With the launch of our new website, we’ve decided to spotlight each of the WVLDI Board Members so you can get to know your leadership better! Check back regularly for more spotlights on WVLDI Board Members and other veterinarians who inspire! 

Spotlight: WVLDI Treasurer Dr. Doug Aspros

Like so many others, I always wanted to be a veterinarian.  I was fascinated with animals, although I never had a pet larger than a hamster and didn’t know anyone who actually was a veterinarian. I had, however, read a novel about a young veterinarian battling FMD in Saskatchewan and found it terribly exciting.

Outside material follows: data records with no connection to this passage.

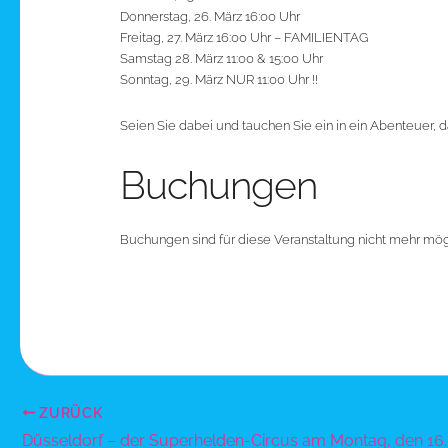
Donnerstag, 26. März 16:00 Uhr
Freitag, 27. März 16:00 Uhr – FAMILIENTAG
Samstag 28. März 11:00 & 15:00 Uhr
Sonntag, 29. März NUR 11:00 Uhr !!
Seien Sie dabei und tauchen Sie ein in ein Abenteuer, d
Buchungen
Buchungen sind für diese Veranstaltung nicht mehr mög
ZURÜCK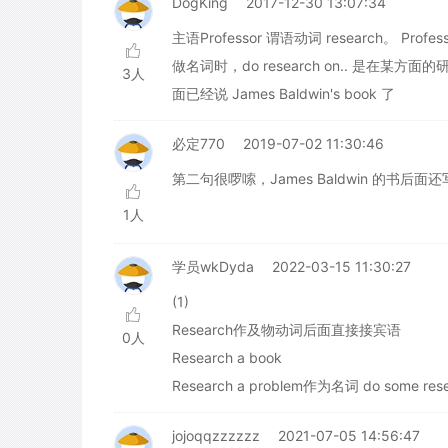
DogKing
2017-12-30 13:07:34
主语Professor 谓语动词 research。 Profe
做名词时，do research on.. 是在某方面的研究。
3人
面已经说 James Baldwin's book 了
必定770
2019-07-02 11:30:46
第二句很啰嗦，James Baldwin 的书后面还写：
1人
学员wkDyda
2022-03-15 11:30:27
(1)
Research作及物动词后面直接接宾语
0人
Research a book
Research a problem作为名词 do some rese
jojoqqzzzzzz
2021-07-05 14:56:47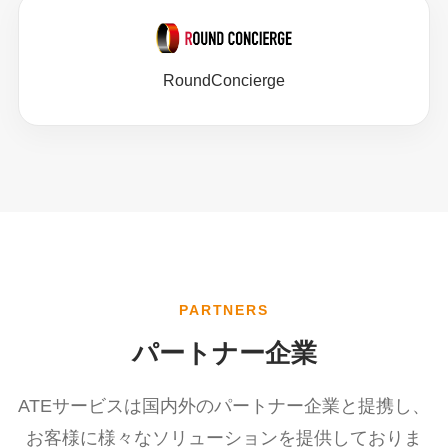
RoundConcierge
PARTNERS
パートナー企業
ATEサービスは国内外のパートナー企業と提携し、
お客様に様々なソリューションを提供しておりま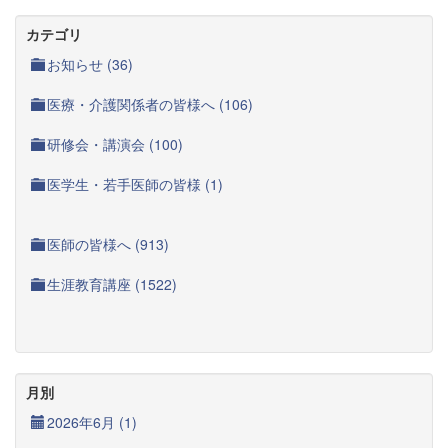
カテゴリ
お知らせ (36)
医療・介護関係者の皆様へ (106)
研修会・講演会 (100)
医学生・若手医師の皆様 (1)
医師の皆様へ (913)
生涯教育講座 (1522)
月別
2026年6月 (1)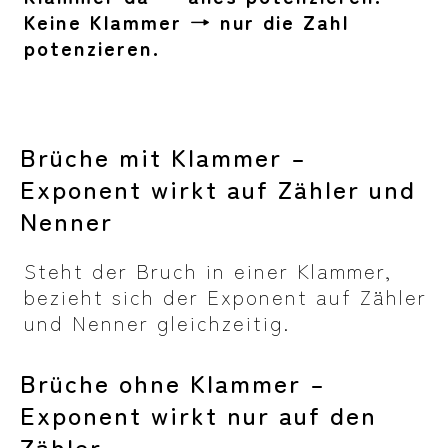
Keine Klammer → nur die Zahl
potenzieren.
Brüche mit Klammer –
Exponent wirkt auf Zähler und
Nenner
Steht der Bruch in einer Klammer,
bezieht sich der Exponent auf Zähler
und Nenner gleichzeitig.
Brüche ohne Klammer –
Exponent wirkt nur auf den
Zähler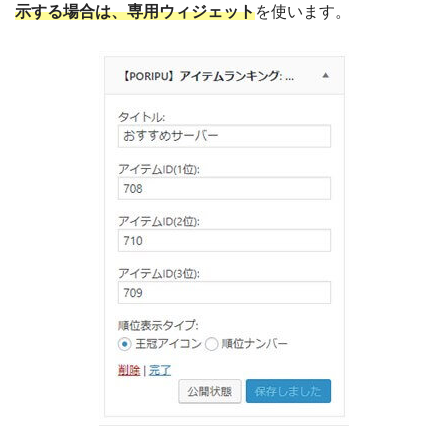
示する場合は、専用ウィジェット
を使います。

Cornell was about the only choice for a New York resident in those days, and I applied to Cornell as an undergraduate, majoring in biology. Large animal experience was mandatory, and I spent two summers and weekends working on dairy farms where the animals were way larger than my hamsters but just as nice to work with. All the rest of my animal experience came after I was admitted to the Cornell Veterinary College program; I worked all four years in a USDA laboratory studying zinc nutrition in rats (and dairy cows).

 

I expected to continue in research and apply for PhD programs but, instead, opted for a stint in companion animal medicine first. It turned into a career. General practice was interesting, challenging and offered some real emotional benefits, both from clients and patients.

 

I bought a practice in Westchester County and worked seven days a week. Nevertheless, I was restless enough to look outside the office for other professional activities. I was president of my local association, started a group-owned emergency practice and was appointed to the Board of Health.

 

Not being challenged enough by two children and three practices, I served on the board and then as president of the NYSVMS. A term on the Cornell Advisory Council lead to a run for a six-year term on the Council on Education and accrediting both new and existing programs in the US, Canada, Europe and Australasia. I served on the National Board of Veterinary Medical Examiners (we were responsible for the NAVLE), and after my term wrote questions for the examination.

 

I was elected by the members to represent District 1 on the AVMA Executive Board, and then by the House of Delegates to serve as President of the AVMA 2012-13.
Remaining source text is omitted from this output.